No sería inocuo señalar el proyecto independentista de algunas autoridades guipuzcoanas durante la Guerra de la Convención (1793-1795) ni el diseñado por los hermanos Garat durante la Guerra de Independencia (1808-1814), conocido como «Nueva Fenicia», ni las numerosas Juntas Provinciales y Regionales, que gestionaron y asumieron el vacío de poder, abandonado por el monarca, Fernando VII, en los diferentes territorios españoles durante el citado conflicto. Tras las Carlistadas, entre 1833 y 1876, donde las felonías externas y las traiciones internas estuvieron a la orden del día, fue abolido el régimen foral, vigente desde finales de la Edad Media en el País Vasco al que dotaba de una amplia soberanía.
Leyes paccionadas, simples decretos o amejoramientos fueron meros subterfugios sibilinamente utilizados para restar capacidad soberana a los territorios vascos. Durante el reinado del impresentable y veleidoso Fernando VII, en 1826, España perdió la mayoría de imperio americano y ya sus últimas posesiones en 1898. Después de la primera guerra cubana, saldada con la Paz de Zanjón (1878) un proyecto de autonomía para la Isla, que ya resultaba tardío, no fue aprobado por las Cortes, y la independencia se consumó en 1898. En el período revolucionario (1868-1875) surgieron rebeliones cantonalistas, alguna de ellas como la de Cartagena difícil de sofocar. Perdidas las últimas posesiones en América, Asia y Oceanía, los territorios coloniales africanos (Marruecos, Ifni, Guinea, Sahara) desaparecieron de la irrisoria y ridícula faz imperial hispana entre 1956 y 1975. A nadie debiera extrañar que en un período más o menos lejano Ceuta y Melilla pasasen enteramente a la Unma de los creyentes de Alá.
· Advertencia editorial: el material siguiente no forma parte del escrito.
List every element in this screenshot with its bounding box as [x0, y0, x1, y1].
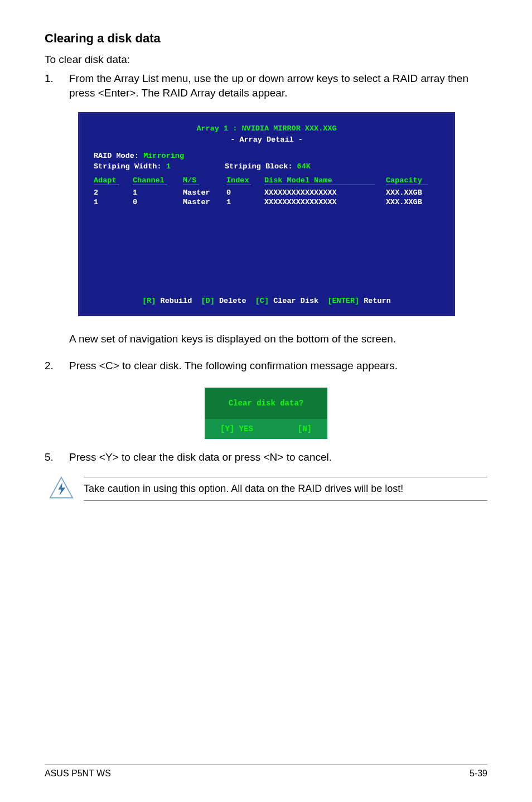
spacer [94, 207, 439, 286]
confirm-dialog: Clear disk data? [Y] YES [N] [205, 388, 327, 439]
bios-title-line1: Array 1 : NVIDIA MIRROR XXX.XXG [81, 123, 452, 134]
cell: 2 [94, 189, 133, 198]
col-index: Index [226, 176, 251, 185]
after-step1-text: A new set of navigation keys is displaye… [45, 332, 487, 346]
step-number: 5. [45, 450, 69, 465]
key: [C] [255, 297, 269, 305]
cell: 1 [133, 189, 183, 198]
col-capacity: Capacity [386, 176, 428, 185]
warning-callout: Take caution in using this option. All d… [49, 476, 487, 501]
label: RAID Mode: [94, 152, 139, 160]
label: Striping Block: [225, 162, 293, 171]
lightning-warning-icon [49, 476, 74, 501]
footer-right: 5-39 [470, 769, 487, 779]
dialog-title: Clear disk data? [205, 388, 327, 419]
dialog-no: [N] [298, 424, 312, 433]
value: Mirroring [143, 152, 184, 160]
bios-header: Array 1 : NVIDIA MIRROR XXX.XXG - Array … [81, 115, 452, 152]
label: Delete [219, 297, 246, 305]
label: Striping Width: [94, 162, 162, 171]
step-2: 2. Press <C> to clear disk. The followin… [45, 359, 487, 373]
footer-left: ASUS P5NT WS [45, 769, 111, 779]
bios-screenshot: Array 1 : NVIDIA MIRROR XXX.XXG - Array … [78, 112, 455, 316]
col-model: Disk Model Name [264, 176, 375, 185]
key: [R] [142, 297, 156, 305]
dialog-yes: [Y] YES [220, 424, 253, 433]
step-1: 1. From the Array List menu, use the up … [45, 71, 487, 100]
cell: 1 [94, 198, 133, 207]
value: 1 [166, 162, 171, 171]
key: [D] [201, 297, 215, 305]
col-adapt: Adapt [94, 176, 119, 185]
cell: XXX.XXGB [386, 198, 442, 207]
label: Rebuild [161, 297, 192, 305]
step-number: 1. [45, 71, 69, 100]
bios-table-header: Adapt Channel M/S Index Disk Model Name … [94, 176, 439, 207]
step-text: From the Array List menu, use the up or … [69, 71, 487, 100]
cell: 0 [226, 189, 264, 198]
label: Clear Disk [273, 297, 318, 305]
label: Return [364, 297, 391, 305]
page-footer: ASUS P5NT WS 5-39 [45, 765, 487, 779]
cell: Master [183, 198, 226, 207]
bios-raid-mode: RAID Mode: Mirroring [94, 152, 439, 160]
col-channel: Channel [133, 176, 167, 185]
key: [ENTER] [327, 297, 359, 305]
cell: Master [183, 189, 226, 198]
bios-striping: Striping Width: 1 Striping Block: 64K [94, 162, 439, 171]
cell: XXXXXXXXXXXXXXXX [264, 189, 386, 198]
step-5: 5. Press <Y> to clear the disk data or p… [45, 450, 487, 465]
cell: XXXXXXXXXXXXXXXX [264, 198, 386, 207]
nav-keys-note: A new set of navigation keys is displaye… [69, 332, 487, 346]
step-number: 2. [45, 359, 69, 373]
section-heading: Clearing a disk data [45, 31, 487, 46]
warning-text: Take caution in using this option. All d… [84, 477, 487, 501]
intro-text: To clear disk data: [45, 54, 487, 66]
bios-footer: [R] Rebuild [D] Delete [C] Clear Disk [E… [81, 290, 452, 313]
cell: 0 [133, 198, 183, 207]
bios-title-line2: - Array Detail - [81, 134, 452, 146]
cell: XXX.XXGB [386, 189, 442, 198]
value: 64K [297, 162, 311, 171]
cell: 1 [226, 198, 264, 207]
col-ms: M/S [183, 176, 199, 185]
step-text: Press <C> to clear disk. The following c… [69, 359, 487, 373]
step-text: Press <Y> to clear the disk data or pres… [69, 450, 487, 465]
A lo largo de la historia de España siempre se ha producido una antinómica dialéctica entre cierre y apertura, que ya viene de los tiempos del Quijote y Sancho escenifica muy bien en este pasaje:
Yo así lo creo-respondió Sancho- y querría que vuestra merced me dijese qué es la causa porque dicen los españoles cuando quieren dar alguna batalla, invocando aquel san Diego Matamoros: «¡Santiago, y cierra España!». ¿Está por ventura España abierta y de modo que es menester cerrarla, o qué ceremonia es ésta?» ( El Quijote, II parte, cap. LVIII).
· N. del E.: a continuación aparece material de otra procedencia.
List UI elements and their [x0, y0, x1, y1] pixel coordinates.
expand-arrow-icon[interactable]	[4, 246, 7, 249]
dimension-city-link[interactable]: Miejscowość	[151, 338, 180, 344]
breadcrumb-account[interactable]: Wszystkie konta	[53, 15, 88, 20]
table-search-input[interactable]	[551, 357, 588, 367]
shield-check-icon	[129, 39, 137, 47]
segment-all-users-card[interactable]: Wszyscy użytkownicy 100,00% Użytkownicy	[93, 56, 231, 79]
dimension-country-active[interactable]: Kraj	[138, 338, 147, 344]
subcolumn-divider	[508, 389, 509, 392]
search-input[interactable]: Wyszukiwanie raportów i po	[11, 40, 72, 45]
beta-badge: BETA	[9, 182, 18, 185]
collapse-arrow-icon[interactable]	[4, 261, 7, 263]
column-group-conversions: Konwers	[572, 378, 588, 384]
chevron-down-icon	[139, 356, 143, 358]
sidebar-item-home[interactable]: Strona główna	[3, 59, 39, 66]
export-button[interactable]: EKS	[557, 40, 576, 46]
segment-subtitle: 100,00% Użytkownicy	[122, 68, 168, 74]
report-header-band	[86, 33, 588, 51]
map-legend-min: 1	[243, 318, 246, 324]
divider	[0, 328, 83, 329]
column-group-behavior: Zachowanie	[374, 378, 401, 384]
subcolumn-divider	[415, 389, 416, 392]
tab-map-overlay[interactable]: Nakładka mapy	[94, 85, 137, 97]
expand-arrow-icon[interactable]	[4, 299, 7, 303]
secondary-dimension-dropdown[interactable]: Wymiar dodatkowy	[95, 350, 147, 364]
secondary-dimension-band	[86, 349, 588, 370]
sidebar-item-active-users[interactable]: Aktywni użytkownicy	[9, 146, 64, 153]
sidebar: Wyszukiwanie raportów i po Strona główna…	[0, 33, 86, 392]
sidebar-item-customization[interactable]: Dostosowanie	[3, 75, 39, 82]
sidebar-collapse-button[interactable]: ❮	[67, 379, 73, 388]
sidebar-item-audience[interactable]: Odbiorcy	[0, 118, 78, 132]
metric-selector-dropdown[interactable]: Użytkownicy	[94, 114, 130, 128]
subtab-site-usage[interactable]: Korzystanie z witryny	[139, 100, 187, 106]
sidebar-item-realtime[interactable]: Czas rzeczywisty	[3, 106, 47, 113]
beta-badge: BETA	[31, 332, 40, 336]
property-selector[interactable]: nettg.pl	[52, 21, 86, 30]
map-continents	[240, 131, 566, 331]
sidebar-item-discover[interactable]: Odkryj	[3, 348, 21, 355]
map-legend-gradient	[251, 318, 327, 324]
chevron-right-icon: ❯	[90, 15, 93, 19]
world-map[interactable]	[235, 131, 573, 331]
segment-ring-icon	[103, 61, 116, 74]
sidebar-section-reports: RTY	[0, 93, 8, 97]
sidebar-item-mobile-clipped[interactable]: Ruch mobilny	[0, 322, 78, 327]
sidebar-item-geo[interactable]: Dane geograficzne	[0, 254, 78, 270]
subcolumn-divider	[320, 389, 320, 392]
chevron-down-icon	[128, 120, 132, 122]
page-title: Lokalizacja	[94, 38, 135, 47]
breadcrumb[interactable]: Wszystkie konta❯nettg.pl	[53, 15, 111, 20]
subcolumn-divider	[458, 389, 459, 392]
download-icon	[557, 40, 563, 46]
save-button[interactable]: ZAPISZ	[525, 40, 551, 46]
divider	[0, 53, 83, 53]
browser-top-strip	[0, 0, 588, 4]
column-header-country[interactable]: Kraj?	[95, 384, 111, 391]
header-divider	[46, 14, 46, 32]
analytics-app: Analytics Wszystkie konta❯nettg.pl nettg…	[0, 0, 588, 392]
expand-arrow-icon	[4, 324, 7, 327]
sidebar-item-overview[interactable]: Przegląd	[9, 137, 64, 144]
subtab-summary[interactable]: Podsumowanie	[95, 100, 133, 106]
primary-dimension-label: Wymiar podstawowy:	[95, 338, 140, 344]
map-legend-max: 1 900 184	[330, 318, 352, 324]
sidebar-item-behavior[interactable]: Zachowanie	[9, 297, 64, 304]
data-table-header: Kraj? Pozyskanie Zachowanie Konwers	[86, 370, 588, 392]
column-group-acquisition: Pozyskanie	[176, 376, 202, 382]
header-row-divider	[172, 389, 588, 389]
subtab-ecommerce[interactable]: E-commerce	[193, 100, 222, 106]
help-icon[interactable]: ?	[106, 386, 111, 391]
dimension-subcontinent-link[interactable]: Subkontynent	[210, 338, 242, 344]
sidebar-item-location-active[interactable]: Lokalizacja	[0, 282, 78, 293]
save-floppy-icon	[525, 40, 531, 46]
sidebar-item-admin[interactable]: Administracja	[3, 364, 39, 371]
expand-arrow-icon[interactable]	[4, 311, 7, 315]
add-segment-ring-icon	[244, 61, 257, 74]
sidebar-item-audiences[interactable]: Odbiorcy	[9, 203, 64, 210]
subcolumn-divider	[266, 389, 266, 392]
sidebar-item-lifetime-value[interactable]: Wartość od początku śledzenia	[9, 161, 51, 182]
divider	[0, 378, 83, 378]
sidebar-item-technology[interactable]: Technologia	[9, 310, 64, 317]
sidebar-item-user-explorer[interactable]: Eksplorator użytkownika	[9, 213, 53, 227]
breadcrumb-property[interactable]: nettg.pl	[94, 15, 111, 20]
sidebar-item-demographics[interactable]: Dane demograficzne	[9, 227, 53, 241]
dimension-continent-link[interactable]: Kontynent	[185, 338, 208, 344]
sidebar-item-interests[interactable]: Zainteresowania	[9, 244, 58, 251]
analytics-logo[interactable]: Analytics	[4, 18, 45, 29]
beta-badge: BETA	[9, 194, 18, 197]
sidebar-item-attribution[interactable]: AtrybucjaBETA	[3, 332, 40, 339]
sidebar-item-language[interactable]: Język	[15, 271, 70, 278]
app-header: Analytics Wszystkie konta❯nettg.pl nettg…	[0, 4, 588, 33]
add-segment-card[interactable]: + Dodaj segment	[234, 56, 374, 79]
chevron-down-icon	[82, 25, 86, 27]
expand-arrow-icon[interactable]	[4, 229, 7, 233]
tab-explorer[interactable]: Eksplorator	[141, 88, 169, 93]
La derechona cavernícola, montaraz, cerril, trabucaire, golpista, belicista, ávida de poder, de «filas prietas y banderas al viento», siempre proclive al cierre, mantiene una estructura neuronal imperialista y su actitud provocadora está generando futuras secesiones de aquellos que sólo se sienten satisfechos cuando el contrato de connubio se realiza mediante pactos voluntarios, reversibles, libremente asumidos y en igualdad de condiciones. Lo peor es que en esta tarea coadyuvan como marionetas y arietes a pecho descubierto los dirigentes del antiguo reino vascón, cuna de Euskal Herria, reino de «buenos vasallos se hobieren buenos señores».